Designed by SOM architects from Chicago, the Jin Mao skyscraper imitates an elegant Suzhou ancient tower and is highly functional at the same time, a fact lauded by experts and appreciated by Shanghai residents.
In contrast, design critics say the new CCTV building by Dutch master Rem Koolhaas has "humiliated the Chinese" by its irreverent resemblance to a pair of boxer shorts, and its exorbitant price tag of five billion yuan ($783.80 million).
"China is not so rich that we do not need to count the cost. We need real and practical solutions," says Wu. "I hope none of my students will ever propose such irresponsible designs for a developing country."
Some Chinese architects have heeded the clarion call to rediscover traditional architecture influences.
Liu Xiaodu of Urbanus Architects created an urban tulou (earth fortress) in Guangzhou, modeled after the circular fortified structures built by the Hakka people in Yongding, in neighboring Fujian province.
The high-rise Jin Mao Tower in Shanghai draws inspiration from Suzhou architecture.

His work successfully addressed how the old vernacular can provide inspiration for modern low income housing that has a strong communal focus, and improves the lives of migrants in urban enclaves in China today.

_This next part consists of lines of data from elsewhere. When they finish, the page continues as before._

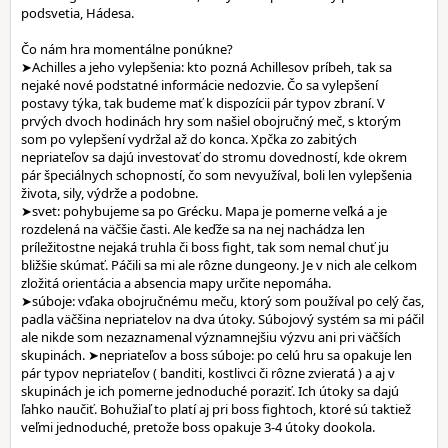
podsvetia, Hádesa.
Čo nám hra momentálne ponúkne?
➤Achilles a jeho vylepšenia: kto pozná Achillesov príbeh, tak sa
nejaké nové podstatné informácie nedozvie. Čo sa vylepšení
postavy týka, tak budeme mať k dispozícii pár typov zbraní. V
prvých dvoch hodinách hry som našiel obojručný meč, s ktorým
som po vylepšení vydržal až do konca. Xpčka zo zabitých
nepriateľov sa dajú investovať do stromu dovedností, kde okrem
pár špeciálnych schopností, čo som nevyužíval, boli len vylepšenia
života, sily, výdrže a podobne.
➤svet: pohybujeme sa po Grécku. Mapa je pomerne veľká a je
rozdelená na väčšie časti. Ale keďže sa na nej nachádza len
príležitostne nejaká truhla či boss fight, tak som nemal chuť ju
bližšie skúmať. Páčili sa mi ale rôzne dungeony. Je v nich ale celkom
zložitá orientácia a absencia mapy určite nepomáha.
➤súboje: vďaka obojručnému meču, ktorý som používal po celý čas,
padla väčšina nepriatelov na dva útoky. Súbojový systém sa mi páčil
ale nikde som nezaznamenal významnejšiu výzvu ani pri väčších
skupinách. ➤nepriateľov a boss súboje: po celú hru sa opakuje len
pár typov nepriateľov ( banditi, kostlivci či rôzne zvieratá ) a aj v
skupinách je ich pomerne jednoduché poraziť. Ich útoky sa dajú
ľahko naučiť. Bohužiaľ to platí aj pri boss fightoch, ktoré sú taktiež
veľmi jednoduché, pretože boss opakuje 3-4 útoky dookola.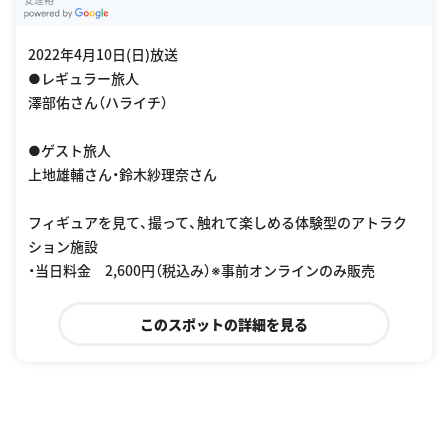
G
oogle Places
2022年4月10日(日)放送
●レギュラー旅人
澤部佑さん（ハライチ）
●ゲスト旅人
上地雄輔さん・鈴木紗理奈さん
フィギュアを見て、撮って、触れて楽しめる体験型のアトラク
ション施設
・当日料金 2,600円（税込み）※事前オンラインのみ販売
このスポットの詳細を見る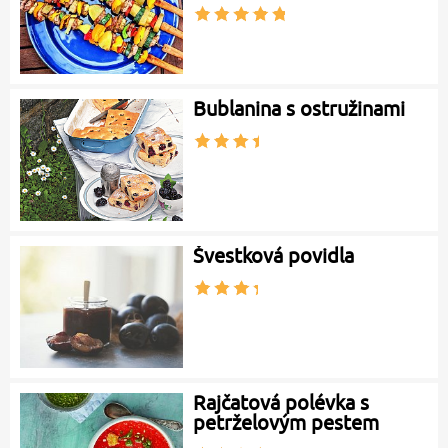
Bublanina s ostružinami
Švestková povidla
Rajčatová polévka s
petrželovým pestem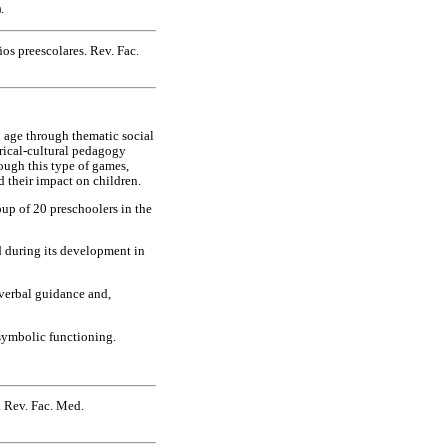
.
os preescolares. Rev. Fac.
 age through thematic social
rical-cultural pedagogy
ough this type of games,
nd their impact on children.
oup of 20 preschoolers in the
d during its development in
 verbal guidance and,
symbolic functioning.
. Rev. Fac. Med.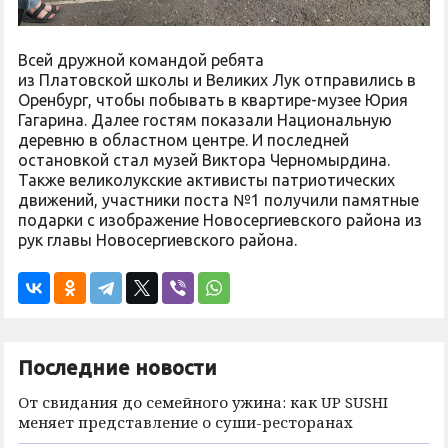
Всей дружной командой ребята
из Платовской школы и Великих Лук отправились в
Оренбург, чтобы побывать в квартире-музее Юрия
Гагарина. Далее гостям показали Национальную
деревню в областном центре. И последней
остановкой стал музей Виктора Черномырдина.
Также великолукские активисты патриотических
движений, участники поста №1 получили памятные
подарки с изображение Новосергиевского района из
рук главы Новосергиевского района.
Последние новости
От свидания до семейного ужина: как UP SUSHI
меняет представление о суши-ресторанах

Wu Xuefu, a professor of design at the Communications University of China, has been traveling with his students all over the country, taking pictures of traditional Chinese residences, and researching and defining Chinese-style aesthetics.
"We believe it is time for China to stop worshipping foreign things and to 'export' the best we have to the world. But first, we need to know ourselves better."
But in the midst of nationalistic indignation, there is also the other side of the coin. Foreign architects bring maturity of experience and technology. The so-called "foreign invasion" also instigates local talents to take a good look at what they can offer.
Wang Shu, professor of architecture at the China Central Academy of Fine Arts (CAFA), succeeded in wresting the design of the Ningbo Museum from GMP Architects from Germany years ago.
"In the past, Chinese architects did not have the confidence to take up big projects like museums and performing centers. By cooperating with foreign partners, we have taken a big step forward. It is good to have competition so we can grow and look for our own distinctive characteristics," Wang says.
While building design as a profession has existed for more than 500 years in the West, it has a relatively short history of a mere 30 years in China.
In Asia, we can perhaps look toward Japan, where western-style architecture arrived during the Meiji Restoration of the late 1860s and changed the physical landscape. Although the Meiji rulers began to use Western architects, Japan was careful to keep its culture and strived to preserve that in its modern construction. That paved the way for generations of exceptional Japanese architects such as Kenzo Tange, Kisho Kurukawa, Tadao Ando, Toyo Itob and Kazuyo Sejima.
Wang is optimistic Chinese architects, too, will take their place in international building design, although there is a lot of ground to till. First, there is the age-old question of the education system.
Wang says it is good to see architectural faculties attract more students in recent years, "but increasing the number is not enough, we need to set up our own aesthetic system and educational methods".
In his classes at the CAFA, Wang emphasizes the importance of Chinese calligraphy as well as Western drawing techniques. His explanation is that "through calligraphy we grasp the Chinese way of perceiving and manipulating space and form".
He has also called for the government to set up a system of fair competition to allow domestic and foreign design firms equal opportunities.
"Renowned architectural studios from abroad are favored. China cannot cultivate its own talents if such preferences are not abandoned." And finally, Wang says, the media should stop highlighting odd-looking buildings and give them publicity and attention.